И дядя Вентолера смеется как ребенок, вспоминая этот забавный эпизод из славной схватки, окончившейся победой Рикера. Как только пленного Папу доставили на остров, горожане и крестьяне сбежались толпой и разглядывали его, как редкостного зверя. И это тот пират, который наводил ужас на все Средиземное море?! И его нашли между полками рундука, куда он спрятался от страха перед ивитянами! Его судили и собирались вздернуть на острове Повешенных в проливе Монахов, где теперь маяк, но Годой[65] приказал обменять его на пленных испанцев.
Отец старика был свидетелем этих великих событий: он служил юнгой на судне Рикера.

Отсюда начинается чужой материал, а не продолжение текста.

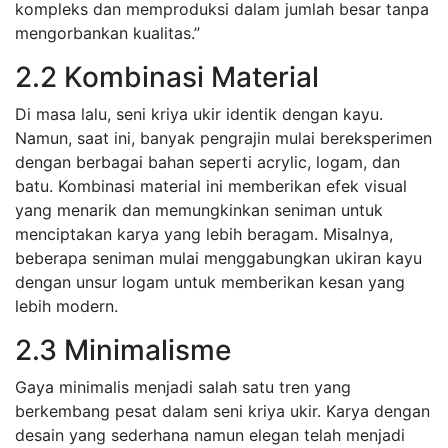
kompleks dan memproduksi dalam jumlah besar tanpa
mengorbankan kualitas.”
2.2 Kombinasi Material
Di masa lalu, seni kriya ukir identik dengan kayu.
Namun, saat ini, banyak pengrajin mulai bereksperimen
dengan berbagai bahan seperti acrylic, logam, dan
batu. Kombinasi material ini memberikan efek visual
yang menarik dan memungkinkan seniman untuk
menciptakan karya yang lebih beragam. Misalnya,
beberapa seniman mulai menggabungkan ukiran kayu
dengan unsur logam untuk memberikan kesan yang
lebih modern.
2.3 Minimalisme
Gaya minimalis menjadi salah satu tren yang
berkembang pesat dalam seni kriya ukir. Karya dengan
desain yang sederhana namun elegan telah menjadi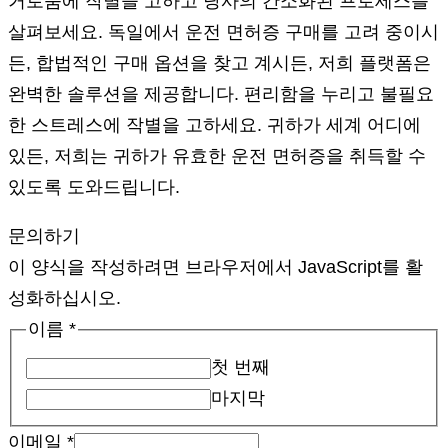
거로움에 작별을 고하고 당사의 간소화된 프로세스를
살펴보세요. 독일에서 운전 면허증 구매를 고려 중이시
든, 합법적인 구매 옵션을 찾고 계시든, 저희 플랫폼은
완벽한 솔루션을 제공합니다. 편리함을 누리고 불필요
한 스트레스에 작별을 고하세요. 귀하가 세계 어디에
있든, 저희는 귀하가 유효한 운전 면허증을 취득할 수
있도록 도와드립니다.
문의하기
이 양식을 작성하려면 브라우저에서 JavaScript를 활
성화하십시오.
이름
*
첫 번째
마지막
이메일
*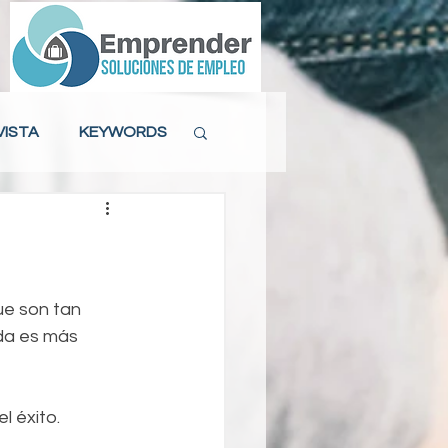
VISTA
KEYWORDS
ACTITUD LABORAL
MAS DE 40
e son tan 
da es más 
l éxito.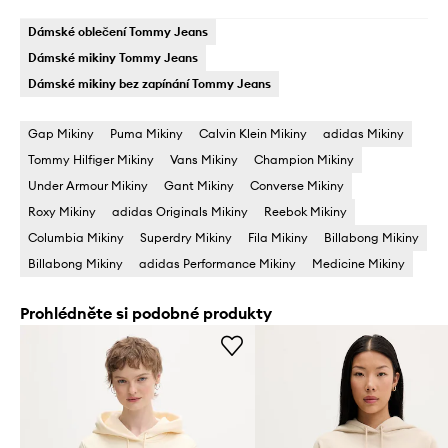
Dámské oblečení Tommy Jeans
Dámské mikiny Tommy Jeans
Dámské mikiny bez zapínání Tommy Jeans
Gap Mikiny
Puma Mikiny
Calvin Klein Mikiny
adidas Mikiny
Tommy Hilfiger Mikiny
Vans Mikiny
Champion Mikiny
Under Armour Mikiny
Gant Mikiny
Converse Mikiny
Roxy Mikiny
adidas Originals Mikiny
Reebok Mikiny
Columbia Mikiny
Superdry Mikiny
Fila Mikiny
Billabong Mikiny
Billabong Mikiny
adidas Performance Mikiny
Medicine Mikiny
Prohlédněte si podobné produkty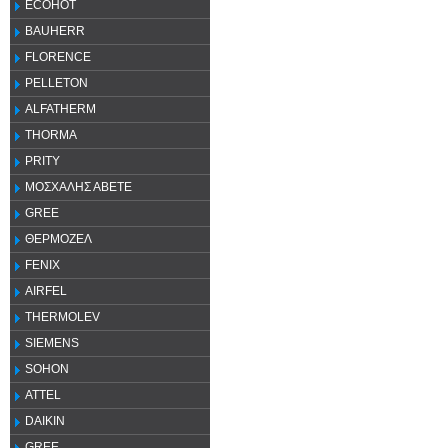
ECOHOT
BAUHERR
FLORENCE
PELLETON
ALFATHERM
THORMA
PRITY
ΜΟΣΧΑΛΗΣ ΑΒΕΤΕ
GREE
ΘΕΡΜΟΖΕΛ
FENIX
AIRFEL
THERMOLEV
SIEMENS
SOHON
ATTEL
DAIKIN
GREE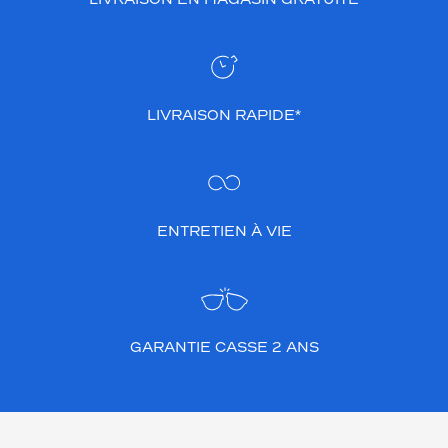
LIVRAISON RAPIDE*
ENTRETIEN À VIE
GARANTIE CASSE 2 ANS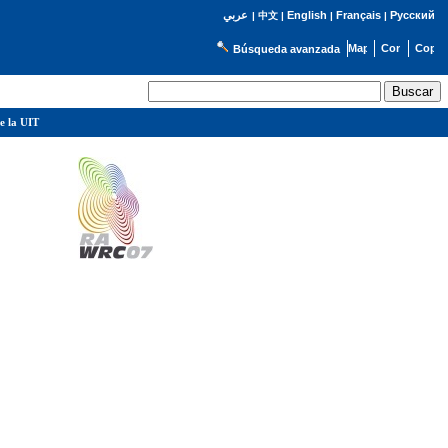
English
Français
Русский
عربي
|
中文
|
|
|
Búsqueda avanzada
e la UIT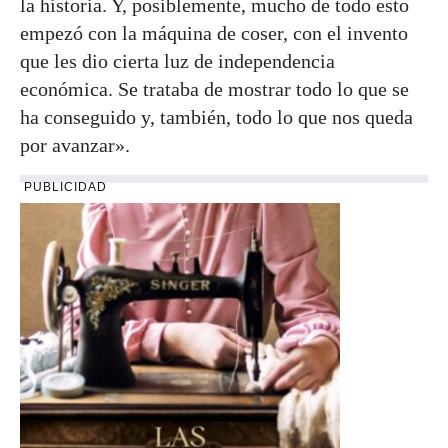
la historia. Y, posiblemente, mucho de todo esto
empezó con la máquina de coser, con el invento
que les dio cierta luz de independencia
económica. Se trataba de mostrar todo lo que se
ha conseguido y, también, todo lo que nos queda
por avanzar».
PUBLICIDAD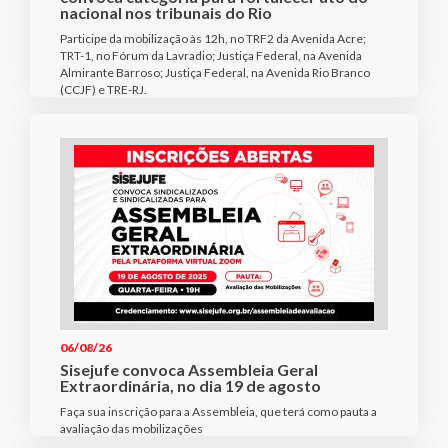
nacional nos tribunais do Rio
Participe da mobilização às 12h, no TRF2 da Avenida Acre;
TRT-1, no Fórum da Lavradio; Justiça Federal, na Avenida
Almirante Barroso; Justiça Federal, na Avenida Rio Branco
(CCJF) e TRE-RJ.
06/08/26
Sisejufe convoca Assembleia Geral
Extraordinária, no dia 19 de agosto
Faça sua inscrição para a Assembleia, que terá como pauta a
avaliação das mobilizações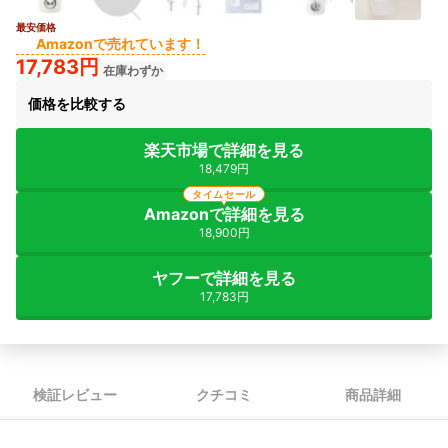
最安価格
2+
Amazonで売れています！
17,783円
在庫わずか
価格を比較する
楽天市場で詳細を見る
18,479円
タイムセール
Amazonで詳細を見る
18,900円
ヤフーで詳細を見る
17,783円
検証レビュー
クチコミ
商品詳細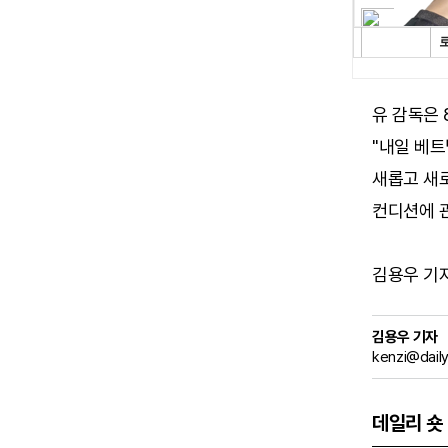
유 감독은 
"내일 베트
새롭고 새로
컨디션에 관
김용우 기자 (
김용우 기자
kenzi@dail
데일리 숏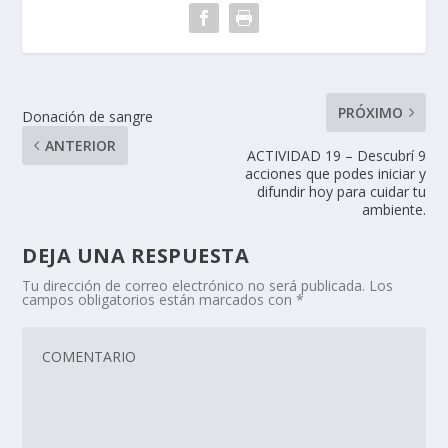
PRÓXIMO
Donación de sangre
ANTERIOR
ACTIVIDAD 19 – Descubrí 9
acciones que podes iniciar y
difundir hoy para cuidar tu
ambiente.
DEJA UNA RESPUESTA
Tu dirección de correo electrónico no será publicada.
Los
campos obligatorios están marcados con
*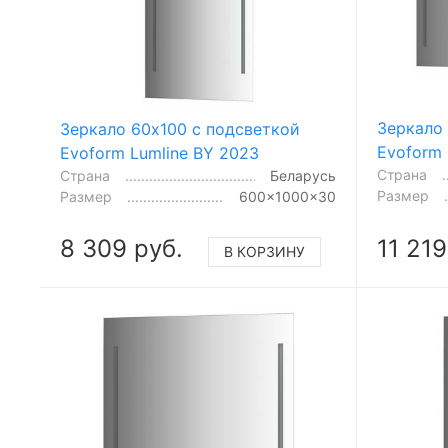
Зеркало 
Зеркало 60x100 с подсветкой
Evoform 
Evoform Lumline BY 2023
Страна
Страна
Беларусь
Размер
Размер
600x1000x30
8 309 руб.
11 219
В КОРЗИНУ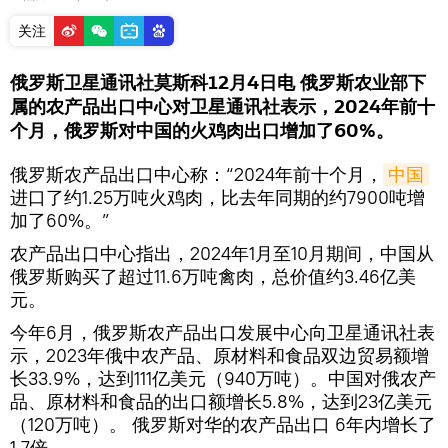
关注
俄罗斯卫星通讯社莫斯科12月4日电 俄罗斯农业部下
属的农产品出口中心对卫星通讯社表示，2024年前十
个月，俄罗斯对中国的火鸡肉出口增加了60%。
俄罗斯农产品出口中心称：“2024年前十个月，
中国
进口了约1.25万吨火鸡肉，比去年同期的约7900吨增
加了60%。”
农产品出口中心指出，2024年1月至10月期间，中国从
俄罗斯购买了超过11.6万吨禽肉，总价值约3.46亿美
元。
今年6月，俄罗斯农产品出口发展中心向卫星通讯社表
示，2023年俄中农产品、原材料和食品双边贸易额增
长33.9%，达到111亿美元（940万吨）。中国对俄农产
品、原材料和食品的出口额增长5.8%，达到23亿美元
（120万吨）。 俄罗斯对华的农产品出口 6年内增长了
1.7倍。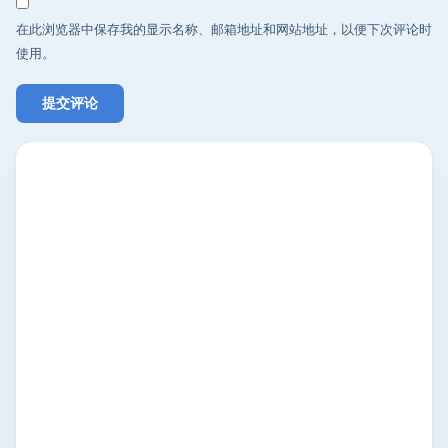
在此浏览器中保存我的显示名称、邮箱地址和网站地址，以便下次评论时
使用。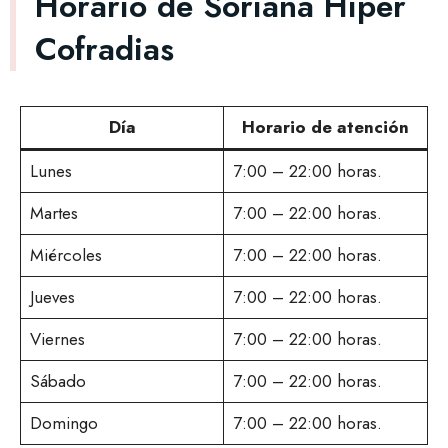
Horario de Soriana Hiper
Cofradias
Día
Horario de atención
Lunes
7:00 – 22:00 horas.
Martes
7:00 – 22:00 horas.
Miércoles
7:00 – 22:00 horas.
Jueves
7:00 – 22:00 horas.
Viernes
7:00 – 22:00 horas.
Sábado
7:00 – 22:00 horas.
Domingo
7:00 – 22:00 horas.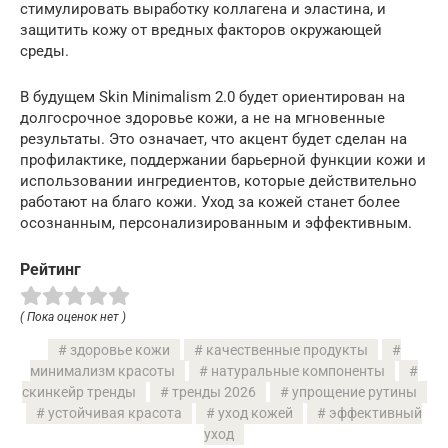
стимулировать выработку коллагена и эластина, и
защитить кожу от вредных факторов окружающей
среды.
В будущем Skin Minimalism 2.0 будет ориентирован на
долгосрочное здоровье кожи, а не на мгновенные
результаты. Это означает, что акцент будет сделан на
профилактике, поддержании барьерной функции кожи и
использовании ингредиентов, которые действительно
работают на благо кожи. Уход за кожей станет более
осознанным, персонализированным и эффективным.
Рейтинг
( Пока оценок нет )
здоровье кожи
качественные продукты
минимализм красоты
натуральные компоненты
скинкейр тренды
тренды 2026
упрощение рутины
устойчивая красота
уход кожей
эффективный
уход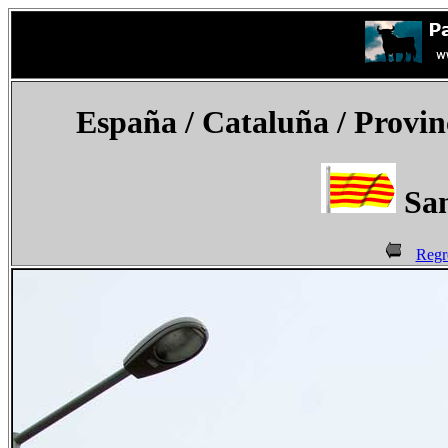
España
/ Cataluña / Provin
San
Regr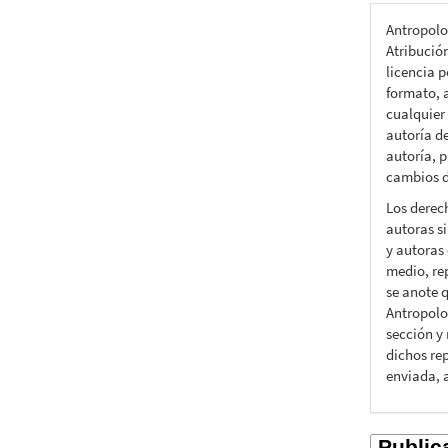
Antropolo
Atribució
licencia p
formato, a
cualquier
autoría d
autoría, p
cambios d
Los derec
autoras si
y autoras 
medio, rep
se anote q
Antropolo
sección y
dichos rep
enviada, 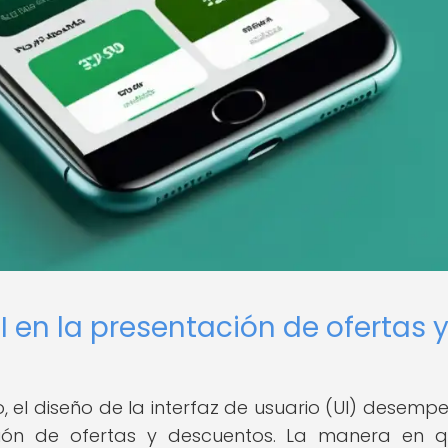
I en la presentación de ofertas 
o, el diseño de la interfaz de usuario (UI) desemp
ión de ofertas y descuentos. La manera en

Потом он попал в плен к алжирцам и находился в числе последних невольников накануне завоевания Алжира французами. Однажды ему грозила смертельная опасность, когда стали расстреливать каждого десятого из них за убийство одного араба-развратника, труп которого обнаружили в уборной. Дядюшка Вентолера вспоминал также рассказы отца о тех временах, когда на Ивисе еще были корсары и туда приводили захваченные суда с пленными арабами и арабками. Пленники представали перед писарем, который подсчитывал добычу, и в качестве свидетелей успешного набега, по требованию победителей, клялись алакивиром[66], пророком и его Кораном, подняв вверх руку с вытянутым указательным пальцем и обернувшись лицом к восходу солнца. Между тем суровые ивисские корсары, распределяя между собою захваченное, выделяли средства на покупку простыней, предназначенных для перевязки их будущих ран, а другую часть доходов оставляли на то, чтобы священник во время их отсутствия ежедневно служил мессу.